_WHAT TO WORK ON_
Return every entry exactly as written, with the pictures removed.

Saved data entries:

○ ○ ○ ○ ○ ○ ○

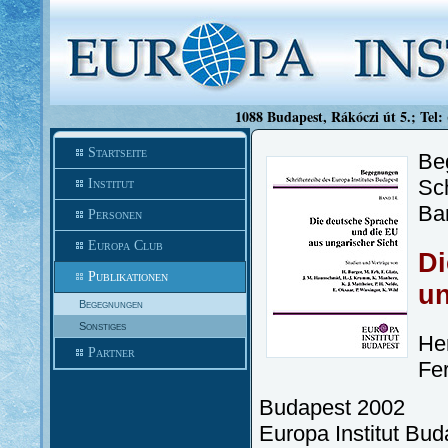
1088 Budapest, Rákóczi út 5.; Tel:
Startseite
Be
Sch
Institut
Ba
Personen
Europa Club
Di
Publikationen
un
Begegnungen
Sonstiges
He
Partner
Fe
Budapest 2002
Europa Institut Bud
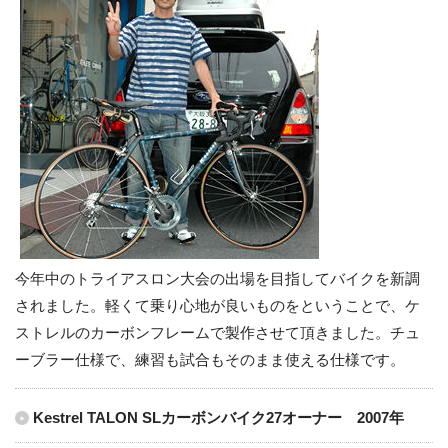
今年中のトライアスロン大会の出場を目指してバイクを新調
されました。軽くて乗り心地が良いものをということで、ケ
ストレルのカーボンフレームで製作させて頂きました。チュ
ーブラー仕様で、練習も試合もそのまま使える仕様です。
Kestrel TALON SLカーボンバイク27オーナー 2007年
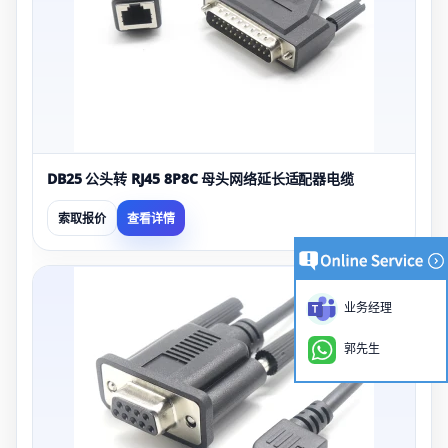
DB25 公头转 RJ45 8P8C 母头网络延长适配器电缆
索取报价
查看详情
业务经理
郭先生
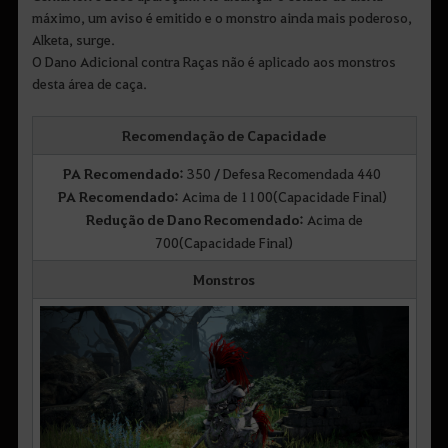
máximo, um aviso é emitido e o monstro ainda mais poderoso,
Alketa, surge.
O Dano Adicional contra Raças não é aplicado aos monstros
desta área de caça.
Recomendação de Capacidade
PA Recomendado:
350 / Defesa Recomendada 440
PA Recomendado:
Acima de 1100(Capacidade Final)
Redução de Dano Recomendado:
Acima de
700(Capacidade Final)
Monstros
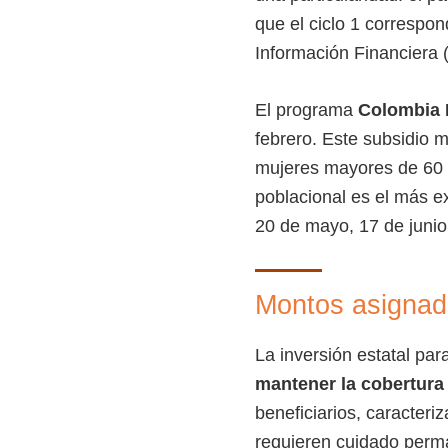
que el ciclo 1 correspo
Información Financiera (
El programa
Colombia 
febrero. Este subsidio 
mujeres mayores de 60 
poblacional es el más e
20 de mayo, 17 de junio (
Montos asignado
La inversión estatal par
mantener la cobertura
beneficiarios, caracter
requieren cuidado perma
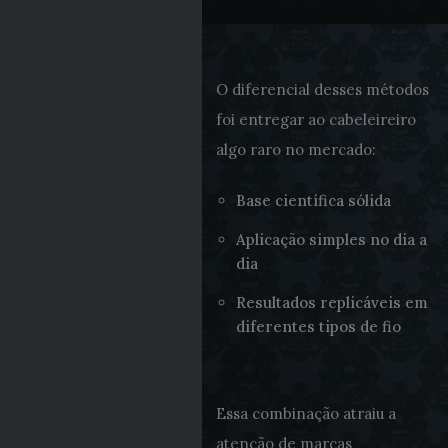
O diferencial desses métodos
foi entregar ao cabeleireiro
algo raro no mercado:
Base científica sólida
Aplicação simples no dia a
dia
Resultados replicáveis em
diferentes tipos de fio
Essa combinação atraiu a
atenção de marcas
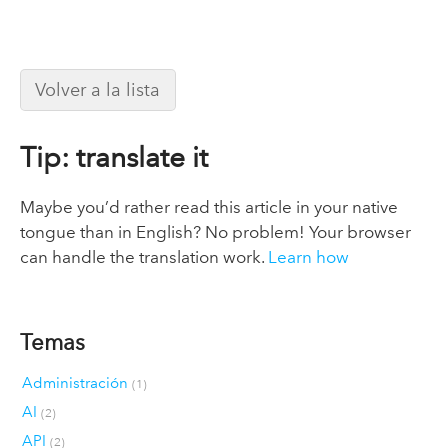
Volver a la lista
Tip: translate it
Maybe you’d rather read this article in your native
tongue than in English? No problem! Your browser
can handle the translation work.
Learn how
Temas
Administración
(1)
AI
(2)
API
(2)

○ ○ ○ ○ ○ ○ ○

_OUTPUT FOR THIS TASK_
1088 Budapest, Rákóczi út 5.; Tel:
Startseite
Be
Sch
Institut
Ba
Personen
Europa Club
Di
Publikationen
un
Begegnungen
Sonstiges
He
Partner
Fe
Budapest 2002
Europa Institut Bud
今年中のトライアスロン大会の出場を目指してバイクを新調
されました。軽くて乗り心地が良いものをということで、ケ
ストレルのカーボンフレームで製作させて頂きました。チュ
ーブラー仕様で、練習も試合もそのまま使える仕様です。
Kestrel TALON SLカーボンバイク27オーナー 2007年
DB25 公头转 RJ45 8P8C 母头网络延长适配器电缆
索取报价
查看详情
业务经理
郭先生
máximo, um aviso é emitido e o monstro ainda mais poderoso,
Alketa, surge.
O Dano Adicional contra Raças não é aplicado aos monstros
desta área de caça.
Recomendação de Capacidade
PA Recomendado:
350 / Defesa Recomendada 440
PA Recomendado:
Acima de 1100(Capacidade Final)
Redução de Dano Recomendado:
Acima de
700(Capacidade Final)
Monstros
que el ciclo 1 correspo
Información Financiera (
El programa
Colombia 
febrero. Este subsidio 
mujeres mayores de 60 
poblacional es el más e
20 de mayo, 17 de junio (
Montos asignado
La inversión estatal par
mantener la cobertura
beneficiarios, caracter
requieren cuidado perma
O diferencial desses métodos
foi entregar ao cabeleireiro
algo raro no mercado:
Base científica sólida
Aplicação simples no dia a
dia
Resultados replicáveis em
diferentes tipos de fio
Essa combinação atraiu a
atenção de marcas
Volver a la lista
Tip: translate it
Maybe you’d rather read this article in your native
tongue than in English? No problem! Your browser
can handle the translation work.
Learn how
Temas
Administración
(1)
AI
(2)
API
(2)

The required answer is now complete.